What a great story, and so vividly put! I can see that bang, bang, bang -- very funny! And you are right -- that recall effort is indeed a bragg!!


----------



## starburst (Jun 9, 2012)

Hilarious, I can totally picture it lol
That's awesome that her recall is so great, did it take a lot of work to get it that good ?


----------



## Kyleigh (Oct 16, 2012)

I had the "joy"of being unemployed for 5 months - from 10-15 months of age for Ky. So it was kind of a lot of work, but she learned quickly, and I had LOADS of time to spend with her, be consistent and perfect things that would have taken me longer if I had a job! (like I do now:-( ha ha )


----------



## Jenna&Me (Sep 27, 2012)

That must have looked soooo funny. Pity you didn't catch that on video.

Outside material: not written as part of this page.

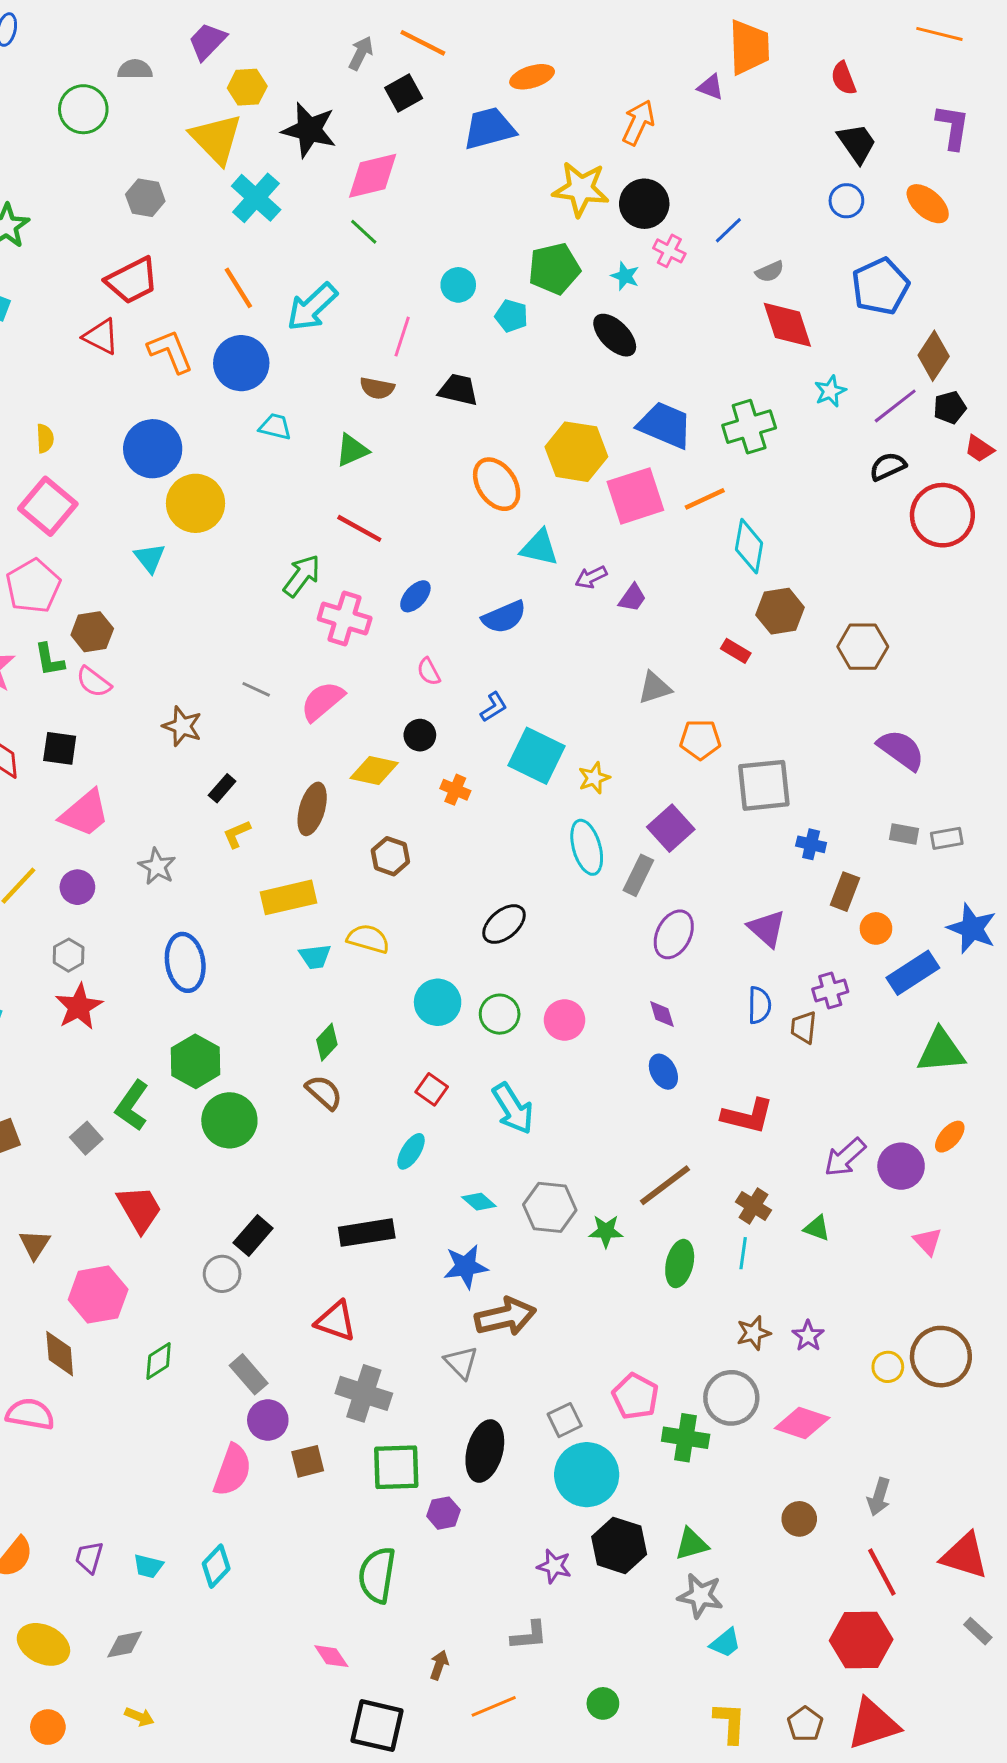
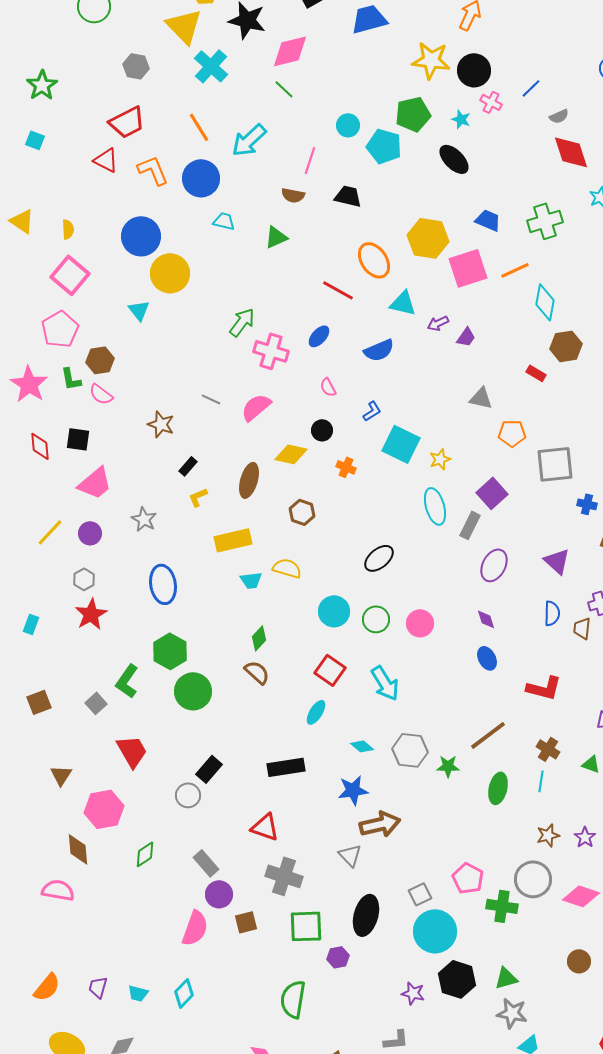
cyan pentagon: (511, 316) -> (384, 146), size x1.6
blue trapezoid: (665, 425) -> (488, 220), size x0.7
red line: (359, 528) -> (338, 290), moved
gray triangle: (655, 688) -> (481, 398), turned 30
red square: (432, 1089) -> (330, 670), size x1.4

Well done on the recall too


----------



## Jag (Jul 27, 2012)

Awesome job with training recall! I hope to accomplish this with Grim! Definitely a bragg!!


----------



## Zeeva (Aug 10, 2010)

The picture you painted for us of the domino effect doggies smacking into doggies into doggies into doggies....

OMG made me laugh so hard!  

I agree with the bragging part. Zeeva used to have amazing recall. She once turned away from a darting rabbit to come to me when I called her. Unfortunately, I can't trust her since we've moved...


----------



## NatBat (Aug 12, 2012)

Great story! Very funny and impressive . You obviously have put in lots of effort and time into working on the recall. Not sure if this is the right place to ask, but what kind of training techniques did you use?


----------



## Kyleigh (Oct 16, 2012)

I used a whole bunch of things LOL ... some things worked, some things didn't. Her recall was easier than with my last dog. 

The best trick that worked for recall with Kyleigh was when we were at the off leash park. I called, she looked at me and went the other way (she was about 6 or 7 months old at the time). I walked the OTHER way and she came running to "catch" me. I put her on leash and we stood at the edge of the park for about 10 minutes while she watched all the dogs play EXCEPT her. I let her go, called her back 5 minutes later, and she practically FLEW back to my side. Lots of praise, and I simply built on it from there!


----------